Try it >>
When a line of the listing below has the string "vous" in it, copy that line.

Input data >>
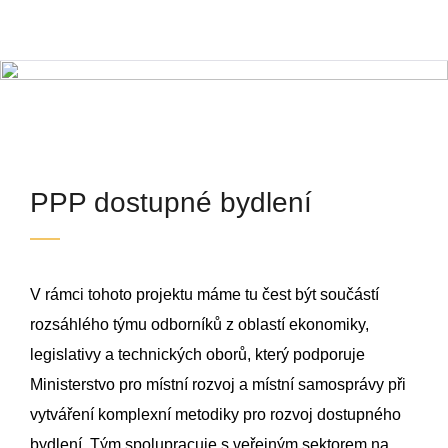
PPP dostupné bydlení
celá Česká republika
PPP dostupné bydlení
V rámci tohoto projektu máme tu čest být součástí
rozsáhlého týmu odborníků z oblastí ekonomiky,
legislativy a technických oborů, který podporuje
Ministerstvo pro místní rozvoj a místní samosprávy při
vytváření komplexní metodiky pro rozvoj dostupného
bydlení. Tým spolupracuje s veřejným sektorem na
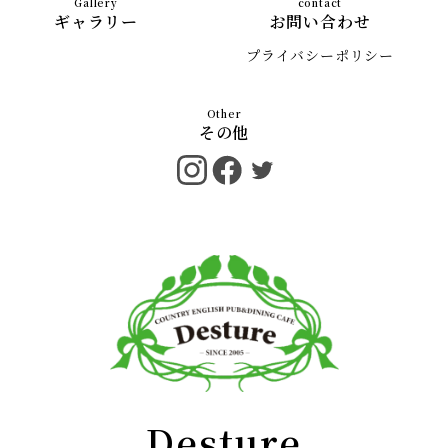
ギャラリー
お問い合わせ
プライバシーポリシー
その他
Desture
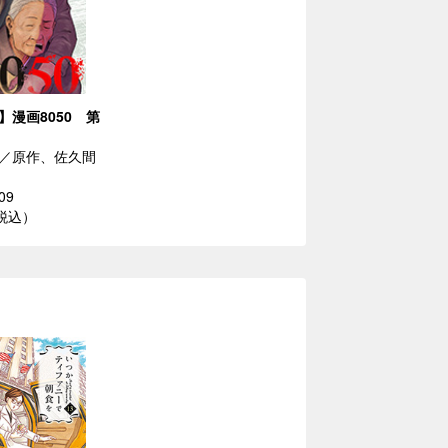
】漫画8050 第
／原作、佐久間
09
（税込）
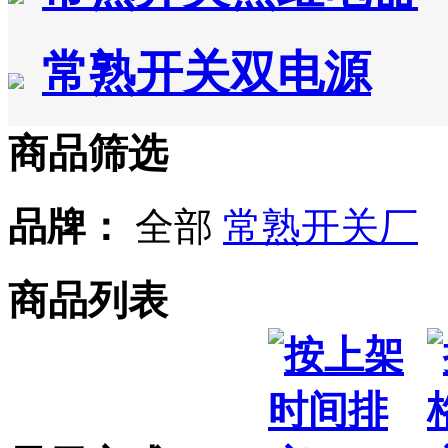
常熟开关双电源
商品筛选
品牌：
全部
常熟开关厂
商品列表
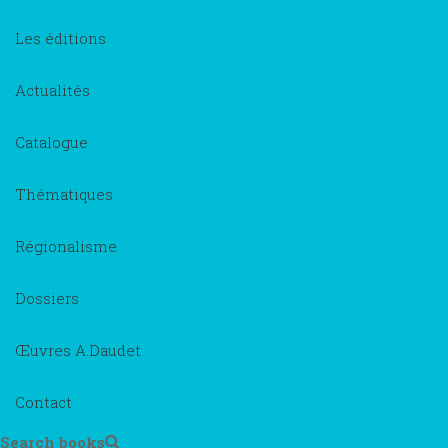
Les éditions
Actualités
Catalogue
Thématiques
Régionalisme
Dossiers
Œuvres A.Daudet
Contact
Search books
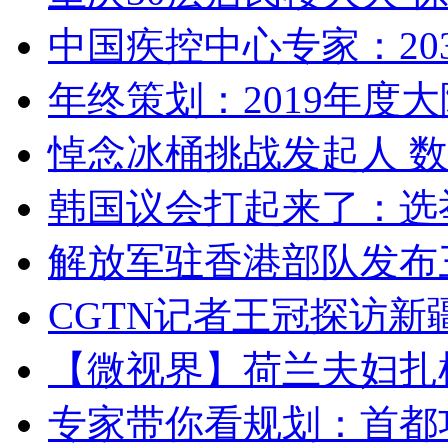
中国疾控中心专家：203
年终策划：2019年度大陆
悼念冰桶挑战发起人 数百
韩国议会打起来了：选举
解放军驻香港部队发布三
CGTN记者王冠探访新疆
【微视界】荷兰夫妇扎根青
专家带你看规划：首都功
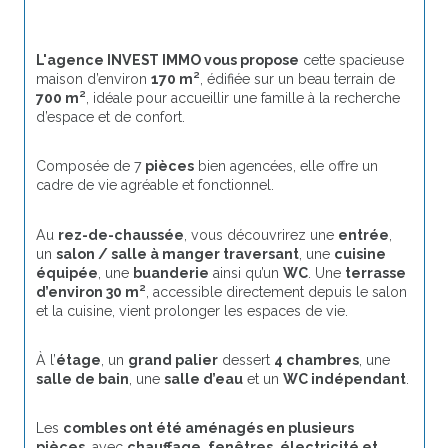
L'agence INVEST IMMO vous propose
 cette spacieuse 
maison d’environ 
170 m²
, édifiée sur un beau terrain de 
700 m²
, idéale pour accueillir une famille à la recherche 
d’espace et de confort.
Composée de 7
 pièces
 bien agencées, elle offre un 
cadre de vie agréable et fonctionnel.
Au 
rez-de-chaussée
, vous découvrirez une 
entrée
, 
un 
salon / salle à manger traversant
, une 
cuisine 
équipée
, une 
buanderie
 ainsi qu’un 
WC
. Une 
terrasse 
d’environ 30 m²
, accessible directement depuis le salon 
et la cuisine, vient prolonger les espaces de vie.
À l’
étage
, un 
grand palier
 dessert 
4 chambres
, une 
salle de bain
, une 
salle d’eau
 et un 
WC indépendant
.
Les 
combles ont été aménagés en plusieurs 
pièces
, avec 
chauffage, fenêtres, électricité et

Result of this exercise >>
L'agence INVEST IMMO vous propose
, vous découvrirez une 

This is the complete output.